:: Task input

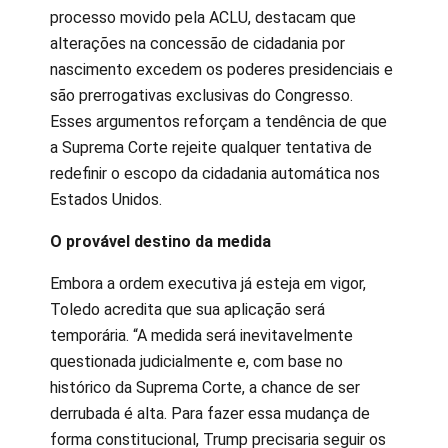
processo movido pela ACLU, destacam que
alterações na concessão de cidadania por
nascimento excedem os poderes presidenciais e
são prerrogativas exclusivas do Congresso.
Esses argumentos reforçam a tendência de que
a Suprema Corte rejeite qualquer tentativa de
redefinir o escopo da cidadania automática nos
Estados Unidos.
O provável destino da medida
Embora a ordem executiva já esteja em vigor,
Toledo acredita que sua aplicação será
temporária. “A medida será inevitavelmente
questionada judicialmente e, com base no
histórico da Suprema Corte, a chance de ser
derrubada é alta. Para fazer essa mudança de
forma constitucional, Trump precisaria seguir os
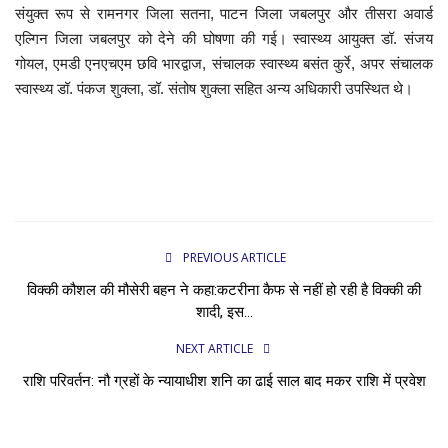
संयुक्त रूप से रामनगर जिला सतना, पाटन जिला जबलपुर और तीसरा अवार्ड
एल्गिन जिला जबलपुर को देने की घोषणा की गई। स्वास्थ्य आयुक्त डॉ. संजय
गोयल, एमडी एनएचएम छवि भारद्वाज, संचालक स्वास्थ्य बसंत कुर्रे, अपर संचालक
स्वास्थ्य डॉ. पंकज शुक्ला, डॉ. संतोष शुक्ला सहित अन्य अधिकारी उपस्थित थे।
PREVIOUS ARTICLE
विक्की कौशल की मौसेरी बहन ने कहा:कटरीना कैफ से नहीं हो रही है विक्की की
शादी, इस...
NEXT ARTICLE
राशि परिवर्तन: नौ ग्रहों के न्यायाधीश शनि का ढाई साल बाद मकर राशि में प्रवेश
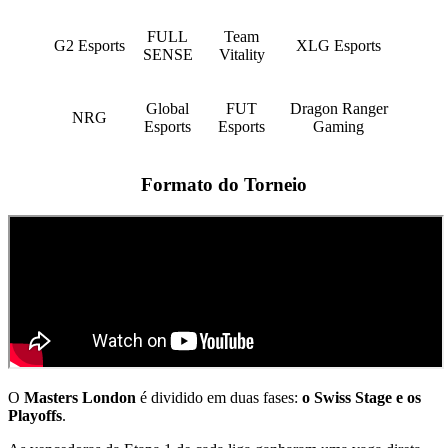
FULL
Team
G2 Esports
XLG Esports
SENSE
Vitality
Global
FUT
Dragon Ranger
NRG
Esports
Esports
Gaming
Formato do Torneio
O
Masters London
é dividido em duas fases:
o Swiss Stage e os
Playoffs
.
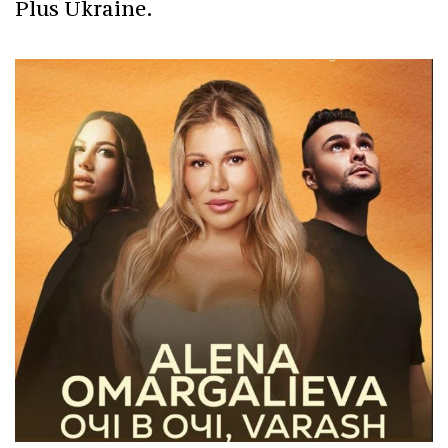
Plus Ukraine.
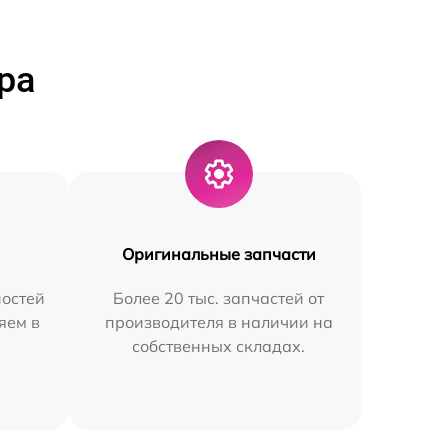
ра
Оригинальные запчасти
остей
Более 20 тыс. запчастей от
яем в
производителя в наличии на
собственных складах.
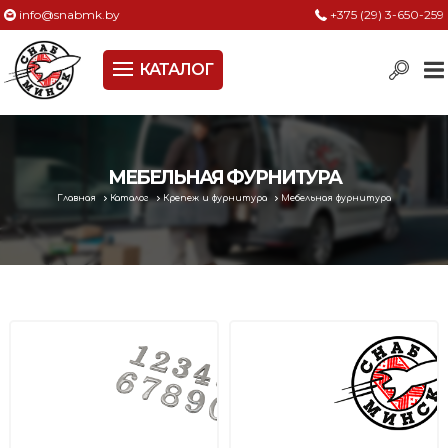
info@snabmk.by
+375 (29) 3-650-259
КАТАЛОГ
Сельское хозяйство, животноводство, птицеводство
Электроинструменты
Оснастка к электроинструменту
МЕБЕЛЬНАЯ ФУРНИТУРА
Главная
Каталог
Крепеж и фурнитура
Мебельная фурнитура
Измерительный инструмент
Металлическая мебель, сейфы, стеллажи
Пневматическое и гидравлическое оборудование
Электротехническая продукция
Строительное оборудование
Садовая техника, оснастка и принадлежности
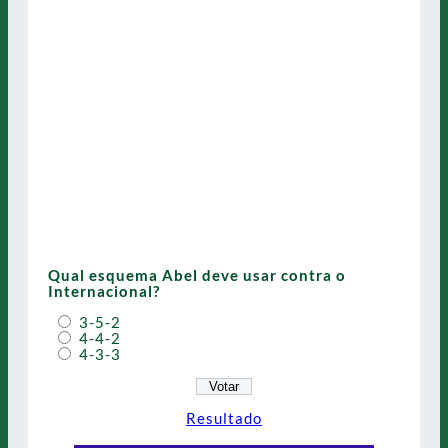
Qual esquema Abel deve usar contra o
Internacional?
3-5-2
4-4-2
4-3-3
Resultado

::::

> **Exercise directions**
Exactly as they appear, print the lines of the listing above from its first line through the line that contains "गोयल, एमडी एनएचएम", minus the pictures.

> **Exercise result**
processo movido pela ACLU, destacam que
alterações na concessão de cidadania por
nascimento excedem os poderes presidenciais e
são prerrogativas exclusivas do Congresso.
Esses argumentos reforçam a tendência de que
a Suprema Corte rejeite qualquer tentativa de
redefinir o escopo da cidadania automática nos
Estados Unidos.
O provável destino da medida
Embora a ordem executiva já esteja em vigor,
Toledo acredita que sua aplicação será
temporária. “A medida será inevitavelmente
questionada judicialmente e, com base no
histórico da Suprema Corte, a chance de ser
derrubada é alta. Para fazer essa mudança de
forma constitucional, Trump precisaria seguir os
संयुक्त रूप से रामनगर जिला सतना, पाटन जिला जबलपुर और तीसरा अवार्ड
एल्गिन जिला जबलपुर को देने की घोषणा की गई। स्वास्थ्य आयुक्त डॉ. संजय
गोयल, एमडी एनएचएम छवि भारद्वाज, संचालक स्वास्थ्य बसंत कुर्रे, अपर संचालक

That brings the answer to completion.